Per comprendere il seppuku bisogna tornare allo studio dello zen praticato dai samurai, secondo cui la morte e la vita erano sullo stesso piano e quindi andavano affrontate con lo stesso atteggiamento distaccato. Per lo “Hagakure” il guerriero deve pensare continuamente alla morte, sia alla mattina quando si alza che la sera prima di dormire, non come ossessione ma in modo che la sua mente sia preparata per affrontarla al meglio quando sarà il momento.
Quando le circostanze lo permettevano il seppuku veniva preceduto da un bagno purificatore e da un banchetto offerto agli amici dove il samurai dimostrava rilassatezza, serenità e autocontrollo. Alcune volte si scrivevano persino brevi poesie e versi che descrivevano lo stato d'animo e davano l'addio alla vita. Seduto su un panno bianco (o su un cuscino) il samurai si squarcia il ventre con un movimento da sinistra verso destra e se ce la faceva risaliva verso l'alto (jumonji), per dimostrare la ferrea volontà di morire, l'arma utilizzata è la spada piccola (wakizashi) o il pugnale (ko-ga-tana).

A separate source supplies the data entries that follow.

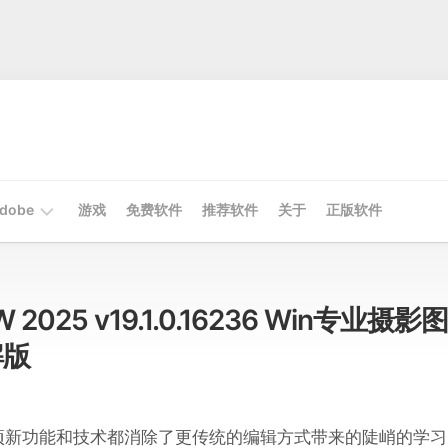
dobe
游戏
免费软件
推荐软件
关于
正版软件
Mac
Adobe
W 2025 v19.1.0.16236 Win专业摄影图
Win
解版
Adobe
项新功能和技术都消除了更传统的编辑方式带来的陡峭的学习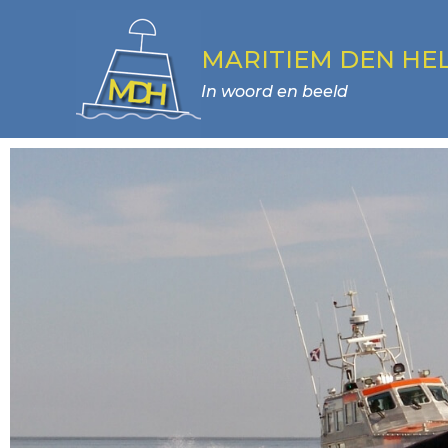
MARITIEM DEN HE
In woord en beeld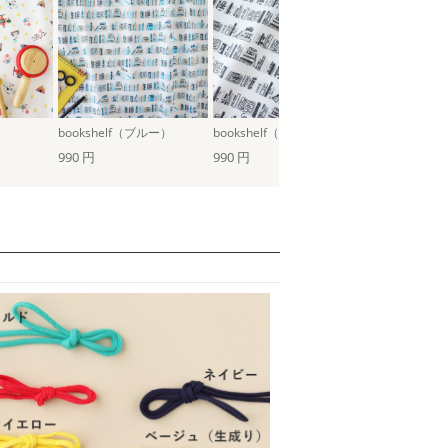
bookshelf（ブルー）
bookshelf（ブラック）
bookshelf
990 円
990 円
990 円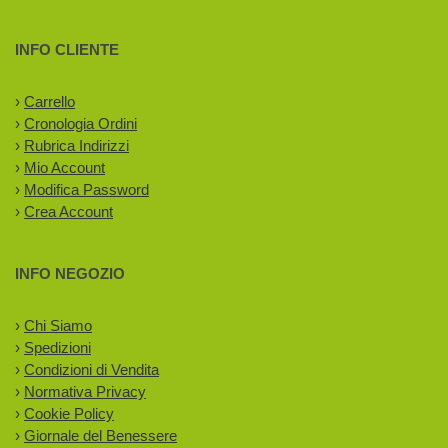
INFO CLIENTE
›
Carrello
›
Cronologia Ordini
›
Rubrica Indirizzi
›
Mio Account
›
Modifica Password
›
Crea Account
INFO NEGOZIO
›
Chi Siamo
›
Spedizioni
›
Condizioni di Vendita
›
Normativa Privacy
›
Cookie Policy
›
Giornale del Benessere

Nella fase culminante del rituale, se il samurai non moriva e soffriva ancora dopo lo squarcio infertosi, un aiutante (kaishakunin), solitamente il migliore amico, posizionato alle sue spalle, gli tagliava la testa con un taglio netto di katana, per abbreviargli la sofferenza. Il suicidio in Giappone, al contrario che nella tradizione cattolica, non è visto né sentito come fuga dalla vita o come atto di debolezza e di disperazione, ma come espressione del libero arbitrio, della possibilità di saper scegliere il tempo ed il luogo in cui porre fine alla propria esistenza terrena, con un atto cerimoniale, in cui l'esecuzione impeccabile e l'irrevocabilità del gesto testimoniano la fermezza, la determinazione e la libertà dello spirito di chi lo compie.